As an exercise, transcribe the data below in full and exactly, omitting pictures.

***

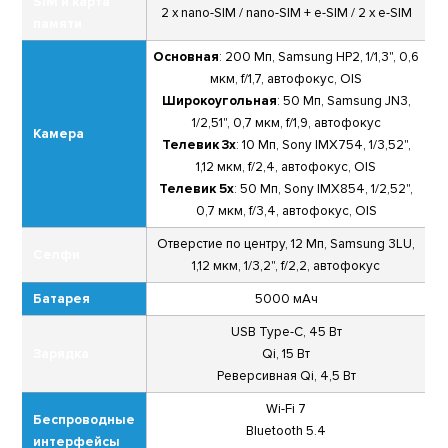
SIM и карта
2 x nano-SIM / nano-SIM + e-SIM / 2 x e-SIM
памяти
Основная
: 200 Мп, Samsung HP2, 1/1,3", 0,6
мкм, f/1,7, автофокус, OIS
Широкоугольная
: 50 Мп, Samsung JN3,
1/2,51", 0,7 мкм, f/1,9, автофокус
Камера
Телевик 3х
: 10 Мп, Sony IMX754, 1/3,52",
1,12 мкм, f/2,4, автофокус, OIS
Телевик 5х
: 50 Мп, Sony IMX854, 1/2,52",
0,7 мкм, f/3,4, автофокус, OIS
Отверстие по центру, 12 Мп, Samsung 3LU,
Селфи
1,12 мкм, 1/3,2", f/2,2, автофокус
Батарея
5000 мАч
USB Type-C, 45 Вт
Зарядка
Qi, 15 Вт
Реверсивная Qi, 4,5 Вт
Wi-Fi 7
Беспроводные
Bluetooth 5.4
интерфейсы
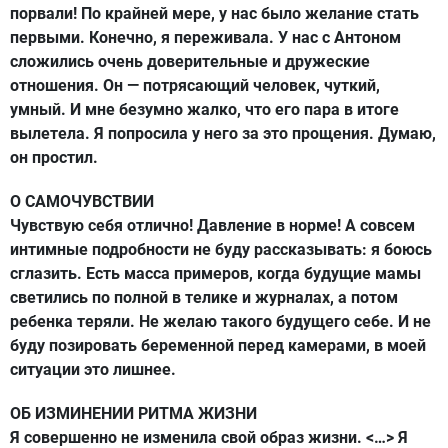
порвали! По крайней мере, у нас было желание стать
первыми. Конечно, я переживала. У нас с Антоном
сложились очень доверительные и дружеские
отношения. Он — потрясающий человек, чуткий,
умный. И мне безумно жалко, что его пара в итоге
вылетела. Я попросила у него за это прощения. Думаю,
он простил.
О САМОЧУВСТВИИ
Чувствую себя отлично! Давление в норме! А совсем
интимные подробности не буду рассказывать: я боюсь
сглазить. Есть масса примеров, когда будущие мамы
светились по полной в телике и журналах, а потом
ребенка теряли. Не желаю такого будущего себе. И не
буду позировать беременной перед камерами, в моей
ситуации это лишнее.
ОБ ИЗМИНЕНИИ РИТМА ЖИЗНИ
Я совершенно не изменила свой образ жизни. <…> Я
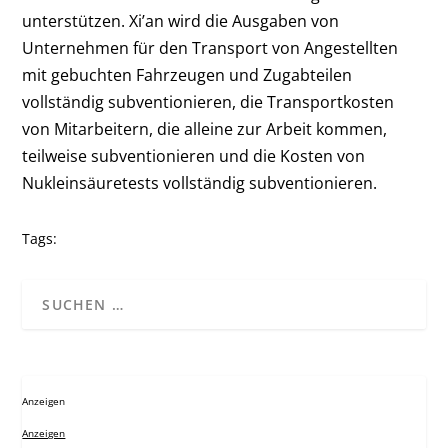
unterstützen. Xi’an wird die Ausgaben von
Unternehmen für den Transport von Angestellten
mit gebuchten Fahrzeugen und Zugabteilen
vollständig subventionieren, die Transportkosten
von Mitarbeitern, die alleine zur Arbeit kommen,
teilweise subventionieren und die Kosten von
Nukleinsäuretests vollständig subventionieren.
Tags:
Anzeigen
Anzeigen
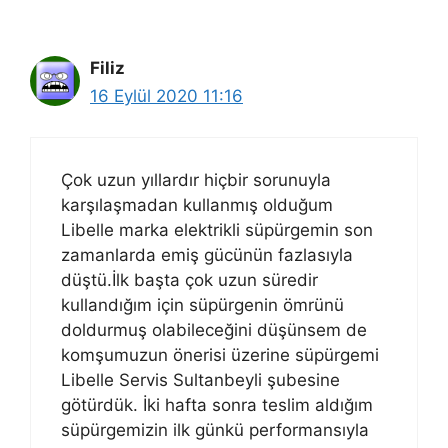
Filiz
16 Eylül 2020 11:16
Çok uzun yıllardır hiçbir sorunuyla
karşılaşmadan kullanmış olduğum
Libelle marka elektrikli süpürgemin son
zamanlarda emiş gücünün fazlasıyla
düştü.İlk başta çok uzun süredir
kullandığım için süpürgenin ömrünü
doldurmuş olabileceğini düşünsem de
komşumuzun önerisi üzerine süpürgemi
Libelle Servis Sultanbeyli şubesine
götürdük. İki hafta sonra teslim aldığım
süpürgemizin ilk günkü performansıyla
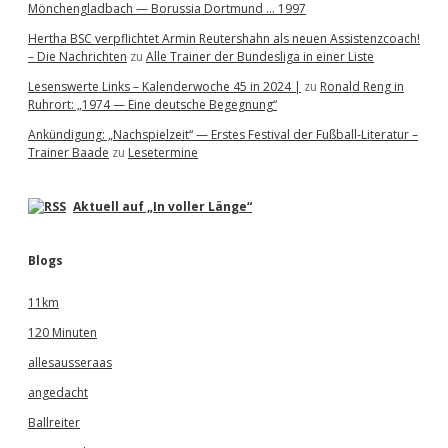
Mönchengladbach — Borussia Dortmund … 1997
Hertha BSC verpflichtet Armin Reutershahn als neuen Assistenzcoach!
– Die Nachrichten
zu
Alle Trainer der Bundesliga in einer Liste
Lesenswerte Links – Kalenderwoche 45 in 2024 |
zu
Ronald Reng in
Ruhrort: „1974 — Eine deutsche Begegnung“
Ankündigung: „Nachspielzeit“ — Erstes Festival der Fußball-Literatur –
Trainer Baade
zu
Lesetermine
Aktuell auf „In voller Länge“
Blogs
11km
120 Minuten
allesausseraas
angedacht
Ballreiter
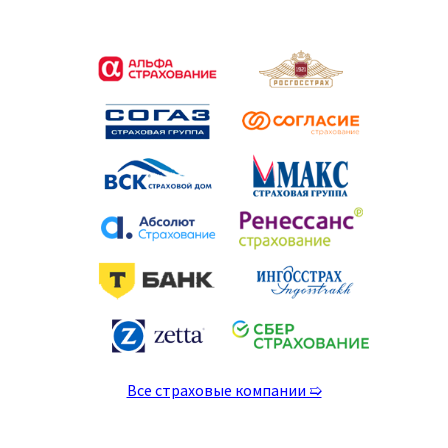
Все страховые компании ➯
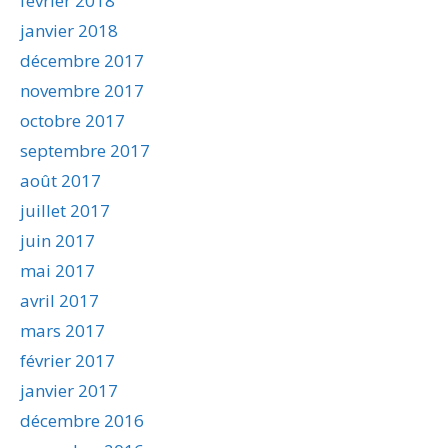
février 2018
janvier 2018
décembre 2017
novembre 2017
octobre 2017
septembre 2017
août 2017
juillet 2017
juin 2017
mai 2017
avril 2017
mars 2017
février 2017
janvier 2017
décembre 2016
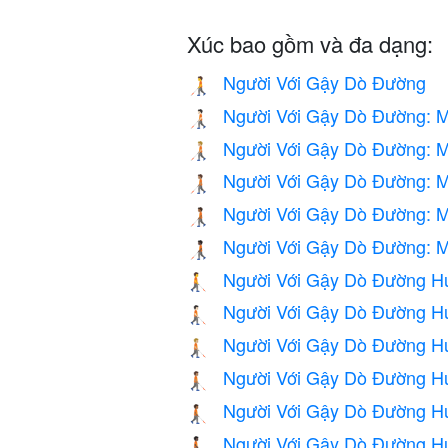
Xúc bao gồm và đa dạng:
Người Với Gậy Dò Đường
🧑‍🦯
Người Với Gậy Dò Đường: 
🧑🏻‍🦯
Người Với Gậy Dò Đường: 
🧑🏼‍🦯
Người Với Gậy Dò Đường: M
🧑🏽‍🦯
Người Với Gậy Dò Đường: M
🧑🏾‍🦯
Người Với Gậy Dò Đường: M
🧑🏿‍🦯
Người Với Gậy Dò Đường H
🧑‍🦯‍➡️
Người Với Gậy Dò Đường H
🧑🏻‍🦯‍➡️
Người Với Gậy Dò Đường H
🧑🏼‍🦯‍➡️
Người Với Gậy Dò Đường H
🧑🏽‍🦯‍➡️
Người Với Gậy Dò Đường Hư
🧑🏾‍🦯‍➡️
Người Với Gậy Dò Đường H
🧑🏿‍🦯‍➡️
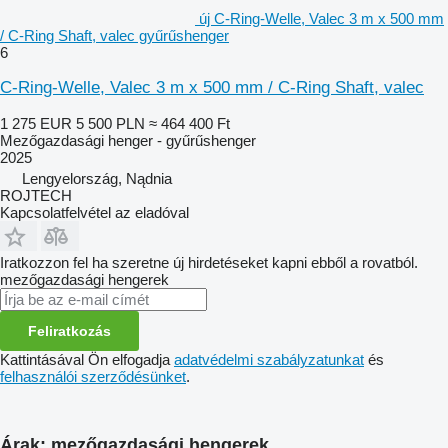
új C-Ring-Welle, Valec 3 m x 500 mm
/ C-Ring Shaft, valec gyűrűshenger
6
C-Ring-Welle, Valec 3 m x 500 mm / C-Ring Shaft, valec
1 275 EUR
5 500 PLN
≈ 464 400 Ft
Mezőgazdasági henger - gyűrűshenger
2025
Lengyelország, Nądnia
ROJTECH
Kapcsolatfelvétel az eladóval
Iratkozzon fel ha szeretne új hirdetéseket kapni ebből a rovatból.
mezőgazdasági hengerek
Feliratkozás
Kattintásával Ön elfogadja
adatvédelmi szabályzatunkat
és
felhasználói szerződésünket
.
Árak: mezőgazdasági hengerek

***

* [Result]:
SIM и карта
2 x nano-SIM / nano-SIM + e-SIM / 2 x e-SIM
памяти
Основная
: 200 Мп, Samsung HP2, 1/1,3", 0,6
мкм, f/1,7, автофокус, OIS
Широкоугольная
: 50 Мп, Samsung JN3,
1/2,51", 0,7 мкм, f/1,9, автофокус
Камера
Телевик 3х
: 10 Мп, Sony IMX754, 1/3,52",
1,12 мкм, f/2,4, автофокус, OIS
Телевик 5х
: 50 Мп, Sony IMX854, 1/2,52",
0,7 мкм, f/3,4, автофокус, OIS
Отверстие по центру, 12 Мп, Samsung 3LU,
Селфи
1,12 мкм, 1/3,2", f/2,2, автофокус
Батарея
5000 мАч
USB Type-C, 45 Вт
Зарядка
Qi, 15 Вт
Реверсивная Qi, 4,5 Вт
Wi-Fi 7
Беспроводные
Bluetooth 5.4
интерфейсы
порвали! По крайней мере, у нас было желание стать
первыми. Конечно, я переживала. У нас с Антоном
сложились очень доверительные и дружеские
отношения. Он — потрясающий человек, чуткий,
умный. И мне безумно жалко, что его пара в итоге
вылетела. Я попросила у него за это прощения. Думаю,
он простил.
О САМОЧУВСТВИИ
Чувствую себя отлично! Давление в норме! А совсем
интимные подробности не буду рассказывать: я боюсь
сглазить. Есть масса примеров, когда будущие мамы
светились по полной в телике и журналах, а потом
ребенка теряли. Не желаю такого будущего себе. И не
буду позировать беременной перед камерами, в моей
ситуации это лишнее.
ОБ ИЗМИНЕНИИ РИТМА ЖИЗНИ
Я совершенно не изменила свой образ жизни. <…> Я
unterstützen. Xi’an wird die Ausgaben von
Unternehmen für den Transport von Angestellten
mit gebuchten Fahrzeugen und Zugabteilen
vollständig subventionieren, die Transportkosten
von Mitarbeitern, die alleine zur Arbeit kommen,
teilweise subventionieren und die Kosten von
Nukleinsäuretests vollständig subventionieren.
Tags:
Anzeigen
Anzeigen
Filiz
16 Eylül 2020 11:16
Çok uzun yıllardır hiçbir sorunuyla
karşılaşmadan kullanmış olduğum
Libelle marka elektrikli süpürgemin son
zamanlarda emiş gücünün fazlasıyla
düştü.İlk başta çok uzun süredir
kullandığım için süpürgenin ömrünü
doldurmuş olabileceğini düşünsem de
komşumuzun önerisi üzerine süpürgemi
Libelle Servis Sultanbeyli şubesine
götürdük. İki hafta sonra teslim aldığım
süpürgemizin ilk günkü performansıyla
Mönchengladbach — Borussia Dortmund … 1997
Hertha BSC verpflichtet Armin Reutershahn als neuen Assistenzcoach!
– Die Nachrichten
zu
Alle Trainer der Bundesliga in einer Liste
Lesenswerte Links – Kalenderwoche 45 in 2024 |
zu
Ronald Reng in
Ruhrort: „1974 — Eine deutsche Begegnung“
Ankündigung: „Nachspielzeit“ — Erstes Festival der Fußball-Literatur –
Trainer Baade
zu
Lesetermine
Aktuell auf „In voller Länge“
Blogs
11km
120 Minuten
allesausseraas
angedacht
Ballreiter
Все страховые компании ➯
février 2018
janvier 2018
décembre 2017
novembre 2017
octobre 2017
septembre 2017
août 2017
juillet 2017
juin 2017
mai 2017
avril 2017
mars 2017
février 2017
janvier 2017
décembre 2016
Xúc bao gồm và đa dạng:
Người Với Gậy Dò Đường
🧑‍🦯
Người Với Gậy Dò Đường: 
🧑🏻‍🦯
Người Với Gậy Dò Đường: 
🧑🏼‍🦯
Người Với Gậy Dò Đường: M
🧑🏽‍🦯
Người Với Gậy Dò Đường: M
🧑🏾‍🦯
Người Với Gậy Dò Đường: M
🧑🏿‍🦯
Người Với Gậy Dò Đường H
🧑‍🦯‍➡️
Người Với Gậy Dò Đường H
🧑🏻‍🦯‍➡️
Người Với Gậy Dò Đường H
🧑🏼‍🦯‍➡️
Người Với Gậy Dò Đường H
🧑🏽‍🦯‍➡️
Người Với Gậy Dò Đường Hư
🧑🏾‍🦯‍➡️
Người Với Gậy Dò Đường H
🧑🏿‍🦯‍➡️
új C-Ring-Welle, Valec 3 m x 500 mm
/ C-Ring Shaft, valec gyűrűshenger
6
C-Ring-Welle, Valec 3 m x 500 mm / C-Ring Shaft, valec
1 275 EUR
5 500 PLN
≈ 464 400 Ft
Mezőgazdasági henger - gyűrűshenger
2025
Lengyelország, Nądnia
ROJTECH
Kapcsolatfelvétel az eladóval
Iratkozzon fel ha szeretne új hirdetéseket kapni ebből a rovatból.
mezőgazdasági hengerek
Feliratkozás
Kattintásával Ön elfogadja
adatvédelmi szabályzatunkat
és
felhasználói szerződésünket
.
Árak: mezőgazdasági hengerek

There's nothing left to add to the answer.